The Great Leap Forward also refers to a hypothesized stage in human evolution.

The Great Leap Forward (Simplified Chinese 大跃进, Traditional Chinese 大躍進, pinyin: Dà yuè jìn) was a campaign by the Chinese Communist Party (CCP) of the People's Republic of China from 1958 to early 1960 aimed at using mainland China's plentiful supply of cheap labor to rapidly industrialize the country.

Contents

Historical background

During the 1950s, the Chinese had carried out a program of land distribution coupled with industrialization under state ownership with grudging technical assistance from the Soviet Union. By the mid-1950s the situation in mainland China had somewhat stabilised, and the immediate threat from the wars in Korea (U.S.) and Vietnam (France) had receded. People perceived as capitalists by the new leadership had been expropriated in 1952-1953, members of the left-wing opposition imprisoned at the same time, and the remaining Kuomintang on the mainland had been eliminated.

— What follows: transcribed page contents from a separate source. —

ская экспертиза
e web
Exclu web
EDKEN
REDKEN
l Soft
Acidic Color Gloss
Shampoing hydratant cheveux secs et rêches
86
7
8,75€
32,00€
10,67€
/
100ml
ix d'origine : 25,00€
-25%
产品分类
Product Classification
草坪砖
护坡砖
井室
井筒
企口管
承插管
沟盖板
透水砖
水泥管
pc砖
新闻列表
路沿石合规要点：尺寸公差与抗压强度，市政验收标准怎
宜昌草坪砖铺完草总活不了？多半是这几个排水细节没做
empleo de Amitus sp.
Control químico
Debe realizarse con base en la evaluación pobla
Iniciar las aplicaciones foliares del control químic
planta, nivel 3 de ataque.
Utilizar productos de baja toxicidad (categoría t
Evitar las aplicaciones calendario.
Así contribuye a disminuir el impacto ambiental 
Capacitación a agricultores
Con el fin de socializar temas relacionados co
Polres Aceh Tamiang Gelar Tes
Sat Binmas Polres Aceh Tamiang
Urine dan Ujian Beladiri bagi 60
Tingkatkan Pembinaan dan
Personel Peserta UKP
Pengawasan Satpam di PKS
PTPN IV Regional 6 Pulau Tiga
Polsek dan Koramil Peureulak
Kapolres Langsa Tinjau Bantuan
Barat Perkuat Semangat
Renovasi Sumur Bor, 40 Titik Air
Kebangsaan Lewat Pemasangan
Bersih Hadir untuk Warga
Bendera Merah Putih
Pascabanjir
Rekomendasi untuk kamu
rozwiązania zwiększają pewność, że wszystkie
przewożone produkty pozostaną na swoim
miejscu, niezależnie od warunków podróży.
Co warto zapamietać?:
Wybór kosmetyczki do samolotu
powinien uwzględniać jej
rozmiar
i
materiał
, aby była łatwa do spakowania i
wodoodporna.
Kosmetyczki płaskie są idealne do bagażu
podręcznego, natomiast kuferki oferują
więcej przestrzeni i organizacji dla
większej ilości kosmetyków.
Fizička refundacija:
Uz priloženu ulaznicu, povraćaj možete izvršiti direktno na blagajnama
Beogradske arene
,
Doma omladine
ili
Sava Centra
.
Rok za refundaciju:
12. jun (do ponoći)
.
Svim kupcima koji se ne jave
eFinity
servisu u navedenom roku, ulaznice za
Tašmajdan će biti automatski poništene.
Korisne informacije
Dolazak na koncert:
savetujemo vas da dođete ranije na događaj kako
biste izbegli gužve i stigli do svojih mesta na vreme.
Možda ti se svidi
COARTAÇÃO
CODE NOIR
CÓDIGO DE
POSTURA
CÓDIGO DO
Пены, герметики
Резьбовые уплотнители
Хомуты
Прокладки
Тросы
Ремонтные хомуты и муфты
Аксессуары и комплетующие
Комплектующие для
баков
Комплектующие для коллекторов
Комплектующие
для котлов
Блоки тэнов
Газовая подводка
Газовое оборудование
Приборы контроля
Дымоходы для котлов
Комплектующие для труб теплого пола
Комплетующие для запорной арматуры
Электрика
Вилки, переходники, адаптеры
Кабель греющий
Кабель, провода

For the first time in generations, China seemed to have a strong and stable national government.

However, Mao Zedong had become alarmed by Soviet leader Nikita Khrushchev's term since the Twentieth Congress. He perceived that far from "catching up and overtaking" the West, the Soviet economy was being allowed to fall behind. Uprisings had taken place in East Germany, Poland and Hungary, and the USSR was seeking "Peaceful Co-existence" with what the Chinese regarded as imperialist Western powers. These policies meant for Mao that the PRC had to be prepared to "go it alone."

The Great Leap Forward

The Great Leap Forward borrowed elements from the history of the USSR in a uniquely Chinese combination. Collectivisation from the USSR's "Third Period;" Stakhanovism from the early 1930s; the "people's guards " Khrushchev had created in 1959; and the uniquely Chinese policy of establishing communes as relatively self-sufficient economic units, incorporating light industry and construction projects.

It was thought that through collectivisation and mass labor , China's steel production would surpass that of the United Kingdom only 15 years after the start of the "leap."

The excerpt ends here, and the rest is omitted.